Não existia o nojo pelo alimento, a repulsa e o gosto. Existia a necessidade básica satisfeita, apenas. Não existia alguma incapacidade emocional maior, existia o aprendizado sem a cobrança de um circo de palhaços irracionais. Talvez fosse maior que o estado da estrela, maior que o tempo.

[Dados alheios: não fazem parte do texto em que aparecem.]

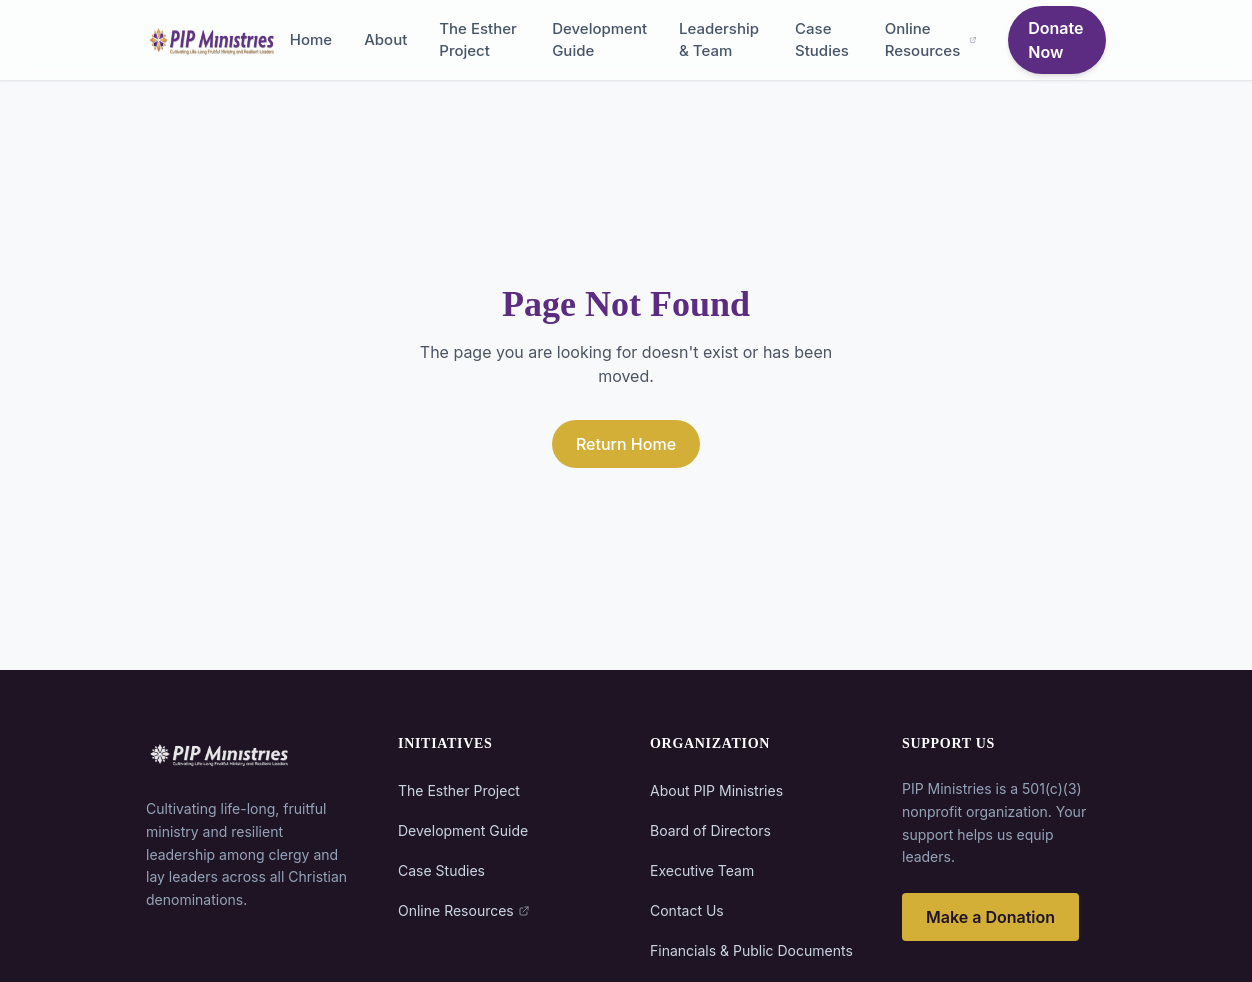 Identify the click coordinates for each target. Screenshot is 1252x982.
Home (311, 39)
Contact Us (687, 910)
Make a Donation (990, 917)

O pequeno quarto decrépito e devastado pela própria desagregação do momento era o palco para a dança de ideias. Como uma ideia, se bem introduzida, pode contaminar alguém... Parti para o delírio de pensar além do fim, já que não é bom se espantar pelo que é colocado sobre esse marco. De fato, até a ideia de fim se liga com o tempo.
Algo semelhante a um canudo com muitas asas, claro e veloz passa pela projeção quase cinematográfica da janela para quebrar o que era muito além de um simples vício. Doce ilusão... "Transfira seu prazer! A energia é constante assim." Disse o traço intrigante que quebrou a dança. Se todo homem dissesse o que sabe, se o seu modelo fosse verdade...
Sinos dourados gritaram o pensamento cinza. O gosto voltou, assim como o choro da alma com cada gota da chuva de metano em Titã, baixíssima temperatura e extremos potencializados nas estações. O que poderia fazer ainda era contemplar o conhecimento sem culpa. Culpa...
Chorei então quando desprendi esses últimos laços que seguravam a casa aquarela, era o ar. Já sabia que agora o rei era as fezes do mendigo, o cachinho da menia, o sentimento que aqui nasceu e morreu. Seria agora tortuoso pelos caminhos errantes?